A l’heure de la « concurrence libre et non faussée », il est de bon ton de mettre en compétition les productions des sociétés humaines, quels qu’en soient la finalité et le mode de consommation. Or la formation professionnelle, comme l’éducation, la santé, l’accès à l’énergie et à l’eau…, n’est pas, à nos yeux, une marchandise comme les autres. Chacun doit avoir le droit, quels que soient ses origines et son parcours, à une formation qui lui offre compétences et autonomie dans la pratique d’un métier. C’est l’égalité de tous et de toutes face au droit à la formation que nous défendons.

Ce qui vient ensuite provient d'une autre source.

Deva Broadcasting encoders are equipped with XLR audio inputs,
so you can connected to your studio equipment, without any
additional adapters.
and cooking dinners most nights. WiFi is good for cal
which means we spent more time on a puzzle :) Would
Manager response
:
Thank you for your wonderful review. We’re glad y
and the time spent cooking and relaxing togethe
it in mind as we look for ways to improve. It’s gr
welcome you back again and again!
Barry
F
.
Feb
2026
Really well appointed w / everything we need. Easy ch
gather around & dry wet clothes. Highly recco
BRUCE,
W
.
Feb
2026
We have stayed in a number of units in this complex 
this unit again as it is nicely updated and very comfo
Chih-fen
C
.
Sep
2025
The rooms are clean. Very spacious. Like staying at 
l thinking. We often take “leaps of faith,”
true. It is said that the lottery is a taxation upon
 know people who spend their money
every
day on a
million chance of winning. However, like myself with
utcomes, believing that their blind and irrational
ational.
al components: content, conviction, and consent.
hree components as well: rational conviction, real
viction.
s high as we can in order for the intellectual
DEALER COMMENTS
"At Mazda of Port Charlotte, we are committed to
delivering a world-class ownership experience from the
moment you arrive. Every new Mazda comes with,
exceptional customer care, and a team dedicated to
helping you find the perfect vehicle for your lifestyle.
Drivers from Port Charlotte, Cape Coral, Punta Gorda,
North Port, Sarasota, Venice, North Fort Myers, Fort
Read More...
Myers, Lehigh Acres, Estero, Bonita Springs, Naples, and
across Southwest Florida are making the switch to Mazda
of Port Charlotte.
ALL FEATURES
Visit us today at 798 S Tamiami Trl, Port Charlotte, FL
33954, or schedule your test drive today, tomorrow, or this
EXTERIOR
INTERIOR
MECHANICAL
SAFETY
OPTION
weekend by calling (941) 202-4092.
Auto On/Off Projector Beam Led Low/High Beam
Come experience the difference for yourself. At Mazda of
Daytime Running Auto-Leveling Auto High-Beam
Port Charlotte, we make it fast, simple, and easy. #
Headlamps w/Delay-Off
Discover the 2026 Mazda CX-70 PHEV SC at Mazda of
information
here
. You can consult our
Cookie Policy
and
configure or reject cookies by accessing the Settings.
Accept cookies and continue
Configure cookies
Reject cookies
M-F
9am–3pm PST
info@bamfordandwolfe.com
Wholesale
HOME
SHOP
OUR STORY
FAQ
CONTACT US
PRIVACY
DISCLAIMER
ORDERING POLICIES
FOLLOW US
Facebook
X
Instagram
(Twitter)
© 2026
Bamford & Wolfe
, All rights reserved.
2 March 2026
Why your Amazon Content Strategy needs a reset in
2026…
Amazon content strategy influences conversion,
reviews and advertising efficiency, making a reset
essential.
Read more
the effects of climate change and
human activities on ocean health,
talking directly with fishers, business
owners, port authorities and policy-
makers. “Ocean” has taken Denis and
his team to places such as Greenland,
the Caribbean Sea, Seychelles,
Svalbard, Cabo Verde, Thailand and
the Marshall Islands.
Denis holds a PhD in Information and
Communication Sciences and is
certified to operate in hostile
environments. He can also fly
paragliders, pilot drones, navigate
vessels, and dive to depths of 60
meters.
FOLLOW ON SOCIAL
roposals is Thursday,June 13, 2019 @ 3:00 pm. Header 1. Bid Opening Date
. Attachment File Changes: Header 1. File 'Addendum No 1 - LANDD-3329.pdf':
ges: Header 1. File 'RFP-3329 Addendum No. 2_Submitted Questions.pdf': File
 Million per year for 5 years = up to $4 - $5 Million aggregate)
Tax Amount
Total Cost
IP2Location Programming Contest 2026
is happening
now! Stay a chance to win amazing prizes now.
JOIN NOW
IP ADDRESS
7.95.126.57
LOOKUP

C’est pourquoi je suis favorable à la création d’un véritable service public de la formation qui inscrive sa relation avec les écoles, publiques et privées, dans une logique de coopération et d’intérêt général. C’est aux pouvoirs publics de fixer les priorités en matière de formation professionnelle et d’en définir les politiques budgétaires. Et qui est mieux placé que les structures de l’économie sociale et solidaire, associations et coopératives (l’emi est une scop), pour en être les partenaires privilégiés ? Car celles-ci se situent non pas dans une logique de rémunération d’actionnaires et de recherche de profit, mais de service rendu à la collectivité.

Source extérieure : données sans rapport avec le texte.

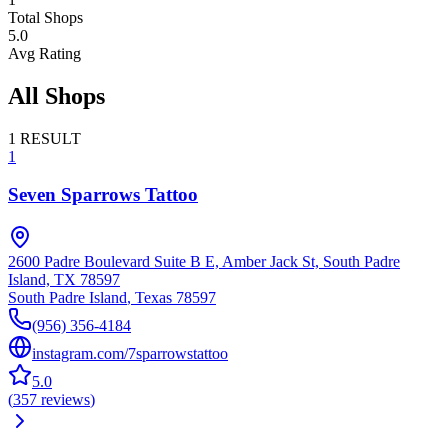
Total Shops
5.0
Avg Rating
All Shops
1
RESULT
1
Seven Sparrows Tattoo
2600 Padre Boulevard Suite B E, Amber Jack St, South Padre
Island, TX 78597
South Padre Island
,
Texas
78597
(956) 356-4184
instagram.com/7sparrowstattoo
5.0
(
357
reviews
)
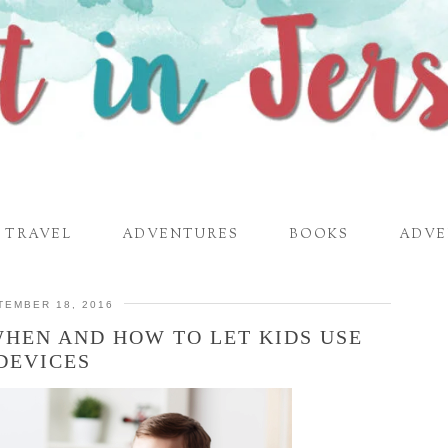
TRAVEL
ADVENTURES
BOOKS
ADVE
TEMBER 18, 2016
WHEN AND HOW TO LET KIDS USE
DEVICES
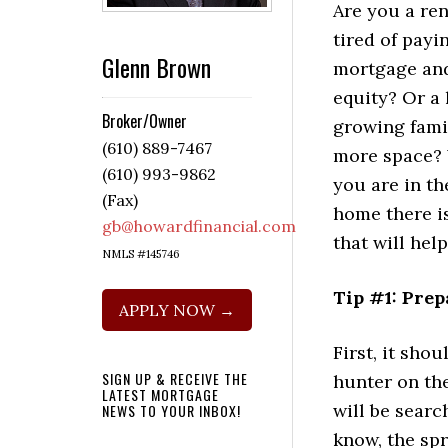
Are you a re
tired of payi
Glenn Brown
mortgage and
equity? Or a
Broker/Owner
growing famil
(610) 889-7467
more space? 
(610) 993-9862
you are in th
(Fax)
home there is
gb@howardfinancial.com
that will hel
NMLS #145746
Tip #1: Prep
APPLY NOW →
First, it sho
SIGN UP & RECEIVE THE
hunter on the
LATEST MORTGAGE
will be searc
NEWS TO YOUR INBOX!
know, the spr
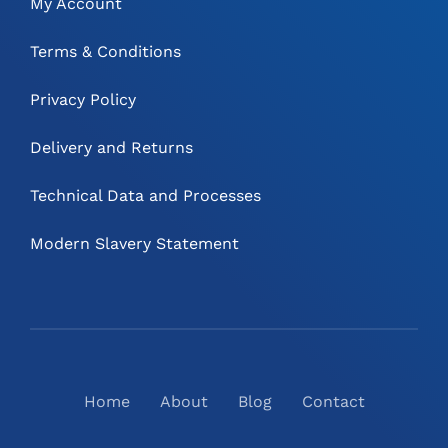
My Account
Terms & Conditions
Privacy Policy
Delivery and Returns
Technical Data and Processes
Modern Slavery Statement
Home
About
Blog
Contact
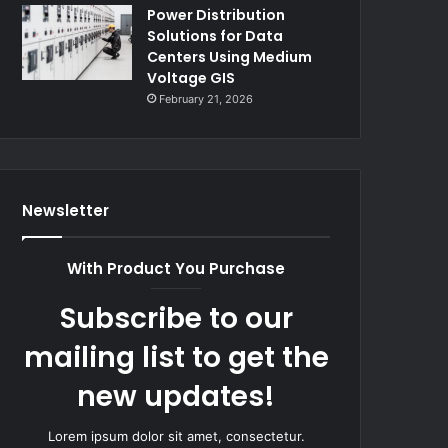
Power Distribution
Solutions for Data
Centers Using Medium
Voltage GIS
February 21, 2026
Newsletter
With Product You Purchase
Subscribe to our
mailing list to get the
new updates!
Lorem ipsum dolor sit amet, consectetur.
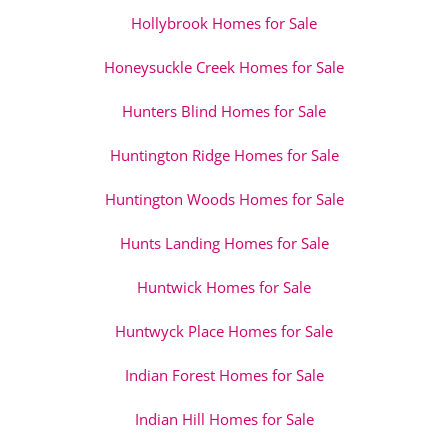
Hollybrook Homes for Sale
Honeysuckle Creek Homes for Sale
Hunters Blind Homes for Sale
Huntington Ridge Homes for Sale
Huntington Woods Homes for Sale
Hunts Landing Homes for Sale
Huntwick Homes for Sale
Huntwyck Place Homes for Sale
Indian Forest Homes for Sale
Indian Hill Homes for Sale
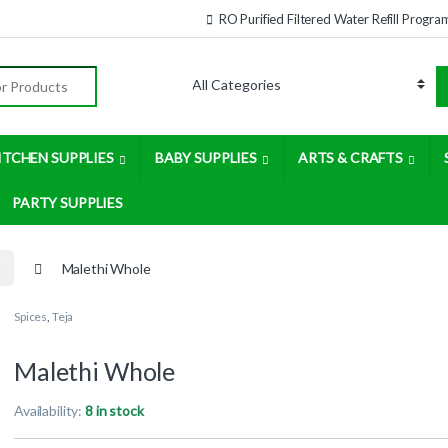
RO Purified Filtered Water Refill Progra
:
ITCHEN SUPPLIES
BABY SUPPLIES
ARTS & CRAFTS
PARTY SUPPLIES
a
Malethi Whole
Spices
,
Teja
Malethi Whole
Availability:
8 in stock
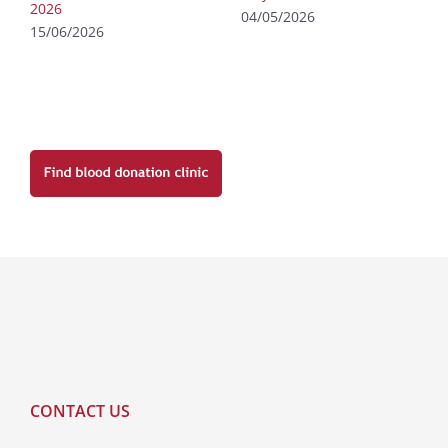
2026
04/05/2026
15/06/2026
CONTACT US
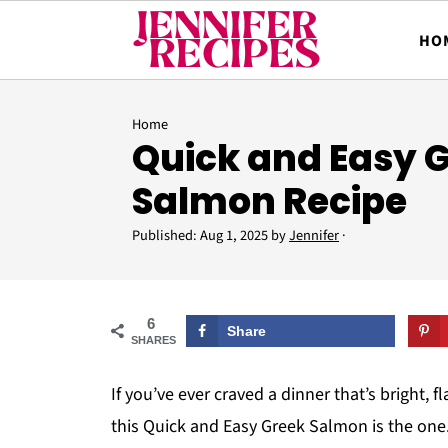
HO
Home
Quick and Easy 
Salmon Recipe
Published:
Aug 1, 2025
by
Jennifer
·
6
Share
SHARES
If you’ve ever craved a dinner that’s bright, 
this Quick and Easy Greek Salmon is the one. 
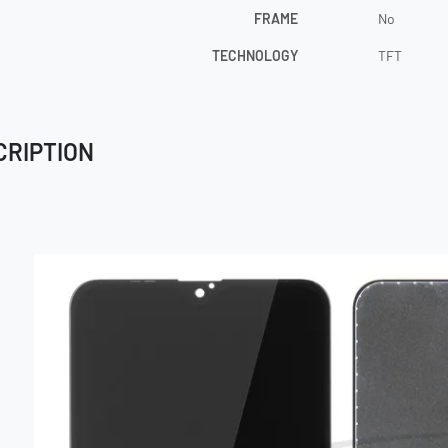
FRAME
No
TECHNOLOGY
TFT
CRIPTION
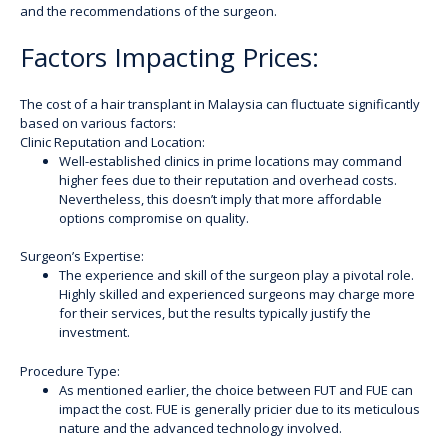
and the recommendations of the surgeon.
Factors Impacting Prices:
The cost of a hair transplant in Malaysia can fluctuate significantly
based on various factors:
Clinic Reputation and Location:
Well-established clinics in prime locations may command
higher fees due to their reputation and overhead costs.
Nevertheless, this doesn’t imply that more affordable
options compromise on quality.
Surgeon’s Expertise:
The experience and skill of the surgeon play a pivotal role.
Highly skilled and experienced surgeons may charge more
for their services, but the results typically justify the
investment.
Procedure Type:
As mentioned earlier, the choice between FUT and FUE can
impact the cost. FUE is generally pricier due to its meticulous
nature and the advanced technology involved.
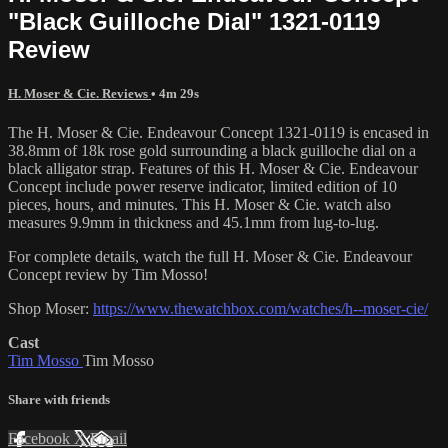
"Black Guilloche Dial" 1321-0119
Review
H. Moser & Cie. Reviews
• 4m 29s
The H. Moser & Cie. Endeavour Concept 1321-0119 is encased in
38.8mm of 18k rose gold surrounding a black guilloche dial on a
black alligator strap. Features of this H. Moser & Cie. Endeavour
Concept include power reserve indicator, limited edition of 10
pieces, hours, and minutes. This H. Moser & Cie. watch also
measures 9.9mm in thickness and 45.1mm from lug-to-lug.
For complete details, watch the full H. Moser & Cie. Endeavour
Concept review by Tim Mosso!
Shop Moser:
https://www.thewatchbox.com/watches/h--moser-cie/
Cast
Tim Mosso
Tim Mosso
Share with friends
Facebook
X
Email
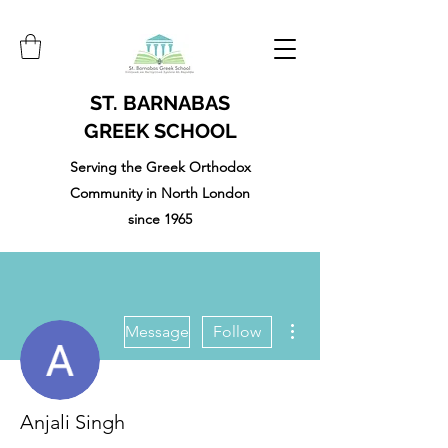
ST. BARNABAS
GREEK SCHOOL
Serving the Greek Orthodox
Community in North London
since 1965
More actions
Message
Follow
Anjali Singh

D’un autre côté, nous formons des journalistes, des graphistes et des éditeurs.
Si l’on veut ne pas reproduire à l’infini les dérives clientélistes d’une partie de la presse, n’est-il pas important d’armer les générations futures afin qu’elles fassent preuve d’indépendance d’esprit et de maîtrise des nouvelles formes de narration et de traitement de l’information ? N’existe-t-il pas une autre voie possible que celle d’avoir à subir des journalistes aux ordres ou des amateurs rhabillés en experts ?
La sphère des médias devrait aussi être – en partie – soustraite à la loi du marché. Je vous rassure… je ne milite pas pour la nationalisation de la presse. Mais pour que la collectivité, consciente que le droit à une information libre est un bien commun, soutienne l’émergence de médias indépendants.
Notre métier, à l’emi, est au cœur de deux champs, celui de la formation professionnelle et celui des médias. Qui, l’un et l’autre, relèvent de l’intérêt général. C’est pourquoi nous ne nous résoudrons pas à être de simples marchands de stages et d’informations.
Il y a quinze ans, je titrai mon éditorial : « Former pour informer ». Cette formule me paraît plus que jamais d’actualité.